Chris, thanks for the review.
* Different properties for the output key/value classes aren't necessary; you can use the existing methods, like JobConf::getOutputKeyClass.
Reason I did it this way is, I want to use this ouputformat with C++Pipes.
(1) c++-reducer ---> (2) Java-PipesReducer ---> (3) collector ---> (4) SequenceFile(AsBinary)...
And (2) mapred/pipes/PipesReducer calls job.getOutputKeyClass() and job.getOutputValueClass(),
but I want those outputs to be BytesWritable and not the key/value classes of the SequenceFile.
How about this. Just like mapoutputkeyclass uses outputkeyclass as the default class, we'll use
outputkeyclass if SequenceFileOutputKeyClass is not being defined in the config.

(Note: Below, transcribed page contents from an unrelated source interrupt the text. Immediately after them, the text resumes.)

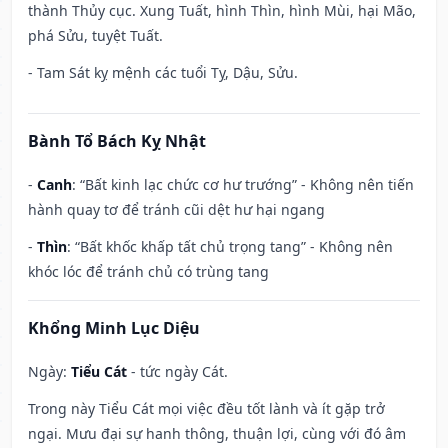
thành Thủy cục. Xung Tuất, hình Thìn, hình Mùi, hại Mão,
phá Sửu, tuyệt Tuất.
- Tam Sát kỵ mệnh các tuổi Tỵ, Dậu, Sửu.
Bành Tổ Bách Kỵ Nhật
-
Canh
: “Bất kinh lạc chức cơ hư trướng” - Không nên tiến
hành quay tơ để tránh cũi dệt hư hại ngang
-
Thìn
: “Bất khốc khấp tất chủ trọng tang” - Không nên
khóc lóc để tránh chủ có trùng tang
Khổng Minh Lục Diệu
Ngày:
Tiểu Cát
- tức ngày Cát.
Trong này Tiểu Cát mọi việc đều tốt lành và ít gặp trở
ngại. Mưu đại sự hanh thông, thuận lợi, cùng với đó âm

* The generic signature on the RecordWriter can be <BytesWritable,BytesWritable> if the signature on SeqFileOF were correct:
Done. Modified SequenceFile.java. Added @SuppressWarnings("unchecked") for MultipleSequenceFileOutputFormat.getBaseRecordWriter.

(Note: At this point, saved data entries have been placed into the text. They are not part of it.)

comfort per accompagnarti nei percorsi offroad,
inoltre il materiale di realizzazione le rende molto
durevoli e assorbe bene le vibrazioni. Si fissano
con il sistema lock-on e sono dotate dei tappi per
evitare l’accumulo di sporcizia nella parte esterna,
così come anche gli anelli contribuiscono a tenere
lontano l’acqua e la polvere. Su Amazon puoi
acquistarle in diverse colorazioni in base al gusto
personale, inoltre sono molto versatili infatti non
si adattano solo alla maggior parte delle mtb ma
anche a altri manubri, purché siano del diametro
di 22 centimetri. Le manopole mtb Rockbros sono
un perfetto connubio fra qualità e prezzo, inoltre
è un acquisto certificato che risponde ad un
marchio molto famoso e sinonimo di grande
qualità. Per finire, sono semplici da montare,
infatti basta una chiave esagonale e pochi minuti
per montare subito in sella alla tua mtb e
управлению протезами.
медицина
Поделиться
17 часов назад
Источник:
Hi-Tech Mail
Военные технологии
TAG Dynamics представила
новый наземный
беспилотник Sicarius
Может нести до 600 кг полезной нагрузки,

* Since record compression is not supported, it might be worthwhile to override OutputFormat::checkOutputSpecs and throw if it's attempted
Done. Test added.
* This should be in o.a.h.mapred.lib rather than o.a.h.mapred
Yes. Except that SequenceFileAsBinaryInputFormat is in o.a.h.mapred.
For now, I'll leave this to o.a.h.mapred and we can create a new Jira to move both of them to o.a.h.mapred.lib.
* Keeping a WritableValueBytes instance around (and adding a reset method) might be useful, so a new one isn't created for each write.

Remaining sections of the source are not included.